Let $f:\{x,y,z\}\to \{a,b,c\}$ be a one-one function and only one of the conditions $\left(i\right)f\left(x\right)\ne b,\left(ii\right)f\left(y\right)=b,\left(iii\right)f\left(z\right)\ne a$ is true then the function $f$ is given by the set

• A. $\left\{\right(x,a),(y,b),(z,c\left)\right\}$
• B. $\left\{\right(x,a),(y,c),(z,b\left)\right\}$
• C. $\left\{\right(x,b),(y,a),(z,c\left)\right\}$
• D. $\left\{\right(x,c),(y,b),(z,a\left)\right\}$

Answer 1

The correct option is C $\left\{\right(x,b),(y,a),(z,c\left)\right\}$

$f:\{x,y,z\}\to \{a,b,c\}$ is a one-one function

$\Rightarrow$ each element in $\{x,y,z\}$ will have exactly one image in $\{a,b,c\}$

and no two elements of $\{x,y,z\}$ will have same image in $\{a,b,c\}$

Coming to the given 3 conditions, only one is true.

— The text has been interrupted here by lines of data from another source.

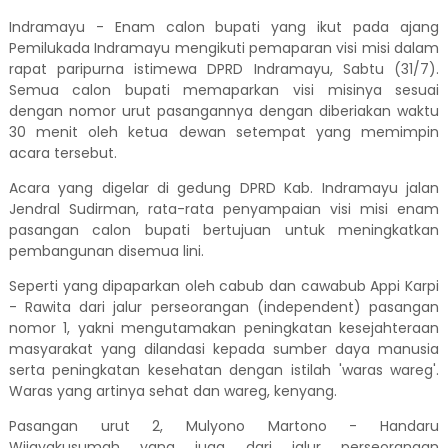
Indramayu - Enam calon bupati yang ikut pada ajang
Pemilukada Indramayu mengikuti pemaparan visi misi dalam
rapat paripurna istimewa DPRD Indramayu, Sabtu (31/7).
Semua calon bupati memaparkan visi misinya sesuai
dengan nomor urut pasangannya dengan diberiakan waktu
30 menit oleh ketua dewan setempat yang memimpin
acara tersebut.
Acara yang digelar di gedung DPRD Kab. Indramayu jalan
Jendral Sudirman, rata-rata penyampaian visi misi enam
pasangan calon bupati bertujuan untuk meningkatkan
pembangunan disemua lini.
Seperti yang dipaparkan oleh cabub dan cawabub Appi Karpi
- Rawita dari jalur perseorangan (independent) pasangan
nomor 1, yakni mengutamakan peningkatan kesejahteraan
masyarakat yang dilandasi kepada sumber daya manusia
serta peningkatan kesehatan dengan istilah 'waras wareg'.
Waras yang artinya sehat dan wareg, kenyang.
Pasangan urut 2, Mulyono Martono - Handaru
Wijayakusumah yang juga dari jalur perseorangan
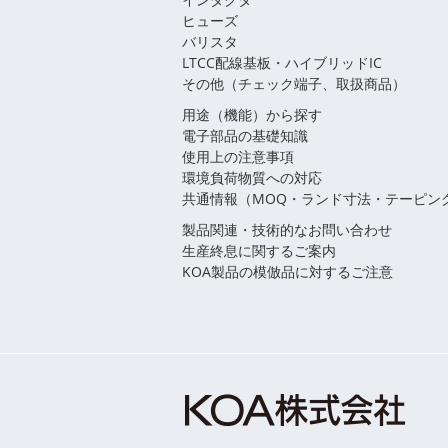
ヒューズ
バリスタ
LTCC配線基板・ハイブリッドIC
その他（チェック端子、取扱商品）
用途（機能）から探す
電子部品の基礎知識
使用上の注意事項
環境負荷物質への対応
共通情報（MOQ・ランド寸法・テーピン
製品関連・技術的なお問い合わせ
生産終息に関するご案内
KOA製品の模倣品に対するご注意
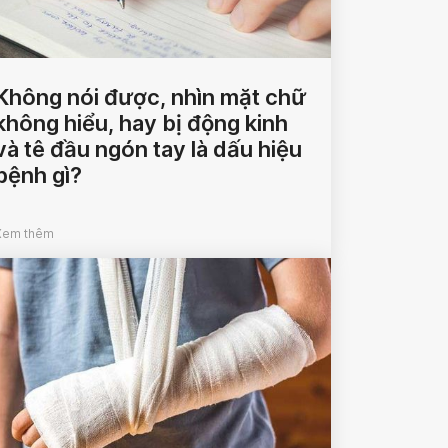
Không nói được, nhìn mặt chữ
không hiểu, hay bị động kinh
và tê đầu ngón tay là dấu hiệu
bệnh gì?
Xem thêm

1) if $f\left(x\right)\ne b$ is true then $f\left(y\right)=b$ is false which makes $f\left(z\right)\ne a$ true $⟹f\left(x\right)\ne b$ is false.

2) if $f\left(y\right)=b$ is true then $f\left(x\right)\ne b$ will also be true $⟹f\left(y\right)=b$ is false

$\therefore f\left(z\right)\ne a$ is the true condition and remainig two are false conditions.

$\therefore f\left(x\right)=b,f\left(y\right)=a,f\left(z\right)=c$

hence $f=\{(x,b),(y,a),(z,c)\}$